Monday, November 23, 2009

In fiddlers’ songs, echoes of the past


EASTHAM - The lilting notes of “St. Anne’s Reel,’’ a rollicking Canadian fiddle tune, glide out the front door and into the pitch-black night near Kingsbury Beach. Inside, eight fiddlers and a bass player tap a wooden floor with their feet, pull and push their bows, and tilt their faces toward fingers that dance atop the strings.


It’s another Monday night for the Cape Cod Fiddlers, a knot of local musicians who began gathering every week 20 years ago to catch up, leave their jobs behind, and indulge a love of music that often is centuries old.

They also are part of the glue that accounts for the remarkable staying power of the fiddle, the common man’s violin that was an indispensable element in house parties, barn dances, and social occasions that bound a community together for generations. In the hands of the Cape Cod Fiddlers, the music might be old, but the spirit that powers the tunes is as fresh as the cinnamon-spiked cider that warms on the kitchen stove.

“When I’m playing, there’s nothing else,’’ said Stuart Moore, who doubles as Chatham’s shellfish warden when he’s not carving out time to make a little fiddle music.

The group first came together through the efforts of Billy Hardy, a native of Hackensack, N.J., who moved to Eastham 37 years ago and never looked back. Seated in his house at the head of a long, thin table, Hardy is all bouncing, earnest movement as the fiddlers move between tunes with almost imperceptible ease.

“Everyone has to leave their egos at the door when we play,’’ said Hardy, one of two professional musicians in the group. The remainder come from an eclectic array of jobs: architect, graphic designer, two teachers, lawyer, and the Irish music librarian at Boston College.

“How would we all be sitting in the same room otherwise,’’ asked Hardy, delighted by the convergence.

The tunes move among the great fiddle traditions - including Scotland, Ireland, Cape Breton, French Canada, and Appalachia. The players learn from each other, teach each other, and revel in what is a constantly simmering melting pot of music.

The atmosphere, which includes a wood stove and a bearded collie named Kylah, is convivial but low-key - at least until the music starts and the sensation is one of driving sound and bobbing feet.
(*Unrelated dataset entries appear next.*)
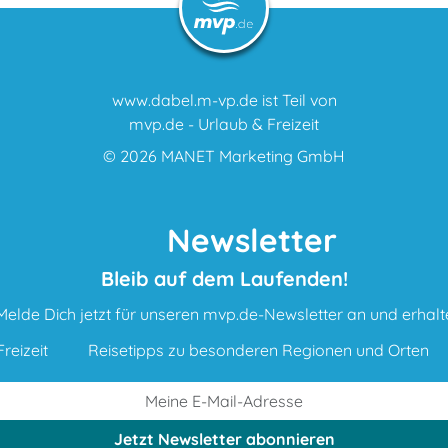
www.dabel.m-vp.de ist Teil von
mvp.de - Urlaub & Freizeit
© 2026
MANET Marketing GmbH
Newsletter
Bleib auf dem Laufenden!
Melde Dich jetzt für unseren mvp.de-Newsletter an und erhalt
reizeit
Reisetipps zu besonderen Regionen und Orten
Jetzt Newsletter
abonnieren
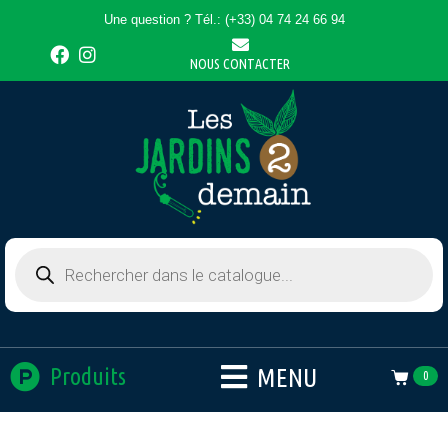
Une question ? Tél.: (+33) 04 74 24 66 94
NOUS CONTACTER
MENU
Produits
0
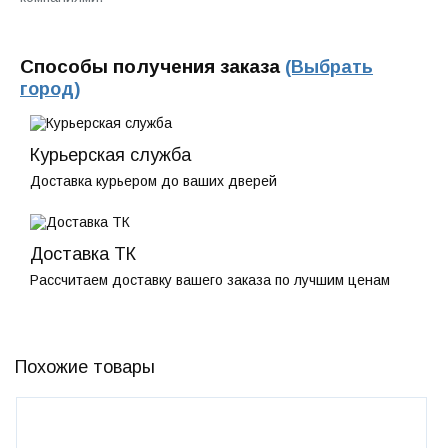
Способы получения заказа
(Выбрать
город)
Курьерская служба
Доставка курьером до ваших дверей
Доставка ТК
Рассчитаем доставку вашего заказа по лучшим ценам
Похожие товары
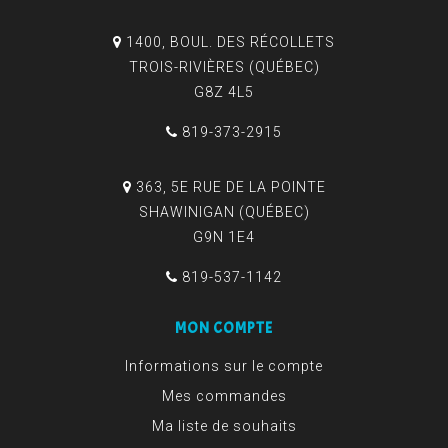
1400, BOUL. DES RÉCOLLETS
TROIS-RIVIÈRES (QUÉBEC)
G8Z 4L5
819-373-2915
363, 5E RUE DE LA POINTE
SHAWINIGAN (QUÉBEC)
G9N 1E4
819-537-1142
MON COMPTE
Informations sur le compte
Mes commandes
Ma liste de souhaits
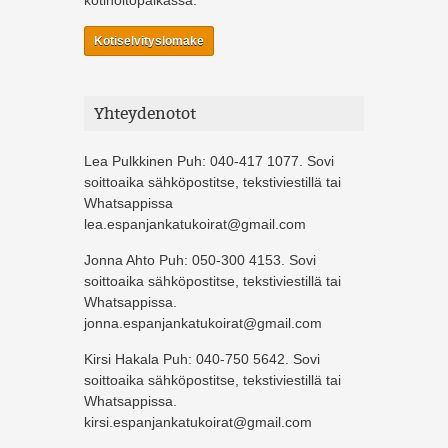
Kotiselvityslomake
Yhteydenotot
Lea Pulkkinen Puh: 040-417 1077. Sovi
soittoaika sähköpostitse, tekstiviestillä tai
Whatsappissa
lea.espanjankatukoirat@gmail.com
Jonna Ahto Puh: 050-300 4153. Sovi
soittoaika sähköpostitse, tekstiviestillä tai
Whatsappissa.
jonna.espanjankatukoirat@gmail.com
Kirsi Hakala Puh: 040-750 5642. Sovi
soittoaika sähköpostitse, tekstiviestillä tai
Whatsappissa.
kirsi.espanjankatukoirat@gmail.com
Over 20 years, a fair amount of hair has turned gray.

For Dinah Mellin of Orleans, who studied classical music, the effervescence and physicality of the tunes are a big part of their allure. “I like the liveliness of it and the bowing,’’ Mellin said. “It’s a workout.’’

Indeed, for more than two hours last Monday, the fiddlers barely stopped, catching their breath and resting their arms only briefly while they waited for the first notes of a musical journey to somewhere new. There were waltzes, and reels, and rags, and plaintive laments, many of which they play periodically in concert.

Hardy said he had trouble finding other fiddlers when he began to play. Now, the scene is dramatically different. Informal get-togethers are much more abundant than they were a few decades ago, and instruction is plentiful, Hardy said.

Mike Falkoff, vice president of the Boston Scottish Fiddle Club, agreed the music has been revitalized. In the last three years, he said, the club’s membership has doubled to about 90 people.

“It’s amazingly crisp music,’’ Falkoff said. “I love classical music, and basically a lot of the stuff is what would have been played in 1790. It’s well-syncopated string music in a number of different sorts of rhythm.’’

Much Scottish fiddle music made its way to Boston from Cape Breton, Nova Scotia, where 18th- and 19th-century emigrants from Scotland brought traditions that continued to survive and thrive in a largely rural and isolated society. For entertainment, the fiddle was king.

“The violin sings, but the fiddle dances,’’ Hardy said about the differences in the instrument’s use. “There’s a joke that the only difference is that nobody cares if you spill beer on the fiddle.’’

Hardy, however, clearly cares about his instrument, which is of British origin from the 1800s. Other fiddles in the room were made many decades ago in Germany. And a mandocello, played by Tim Dickey of Truro, will turn 100 this year.

Hardy, like several other fiddlers here, was hard-pressed to explain precisely why he craves fiddle music.

“My gut feeling is the music is just good, and people can feel that,’’ Hardy said. “I’ve had people come up to me after a concert and say this music is therapeutic.